→ About this exercise
Report each line of the entries that includes "nhìn" by copying it.

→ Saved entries
»»

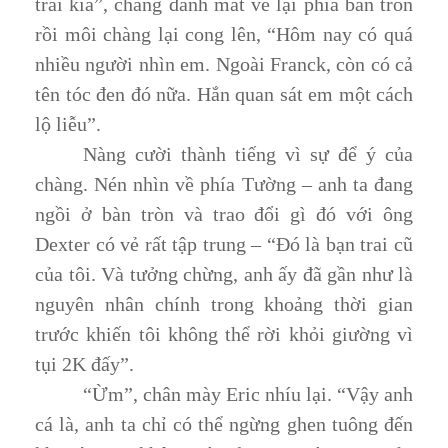
trai kia”, chàng đánh mắt về lại phía bàn tròn
rồi môi chàng lại cong lên, “Hôm nay có quá
nhiều người nhìn em. Ngoài Franck, còn có cả
tên tóc đen đó nữa. Hắn quan sát em một cách
lộ liễu”.
Nàng cười thành tiếng vì sự để ý của
chàng. Nén nhìn về phía Tường – anh ta đang
ngồi ở bàn tròn và trao đổi gì đó với ông
Dexter có vẻ rất tập trung – “Đó là bạn trai cũ
của tôi. Và tưởng chừng, anh ấy đã gần như là
nguyên nhân chính trong khoảng thời gian
trước khiến tôi không thể rời khỏi giường vì
tụi 2K đấy”.
“Ừm”, chân mày Eric nhíu lại. “Vậy anh
cá là, anh ta chỉ có thể ngừng ghen tuông đến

««

→ Expected answer
nhiều người nhìn em. Ngoài Franck, còn có cả
chàng. Nén nhìn về phía Tường – anh ta đang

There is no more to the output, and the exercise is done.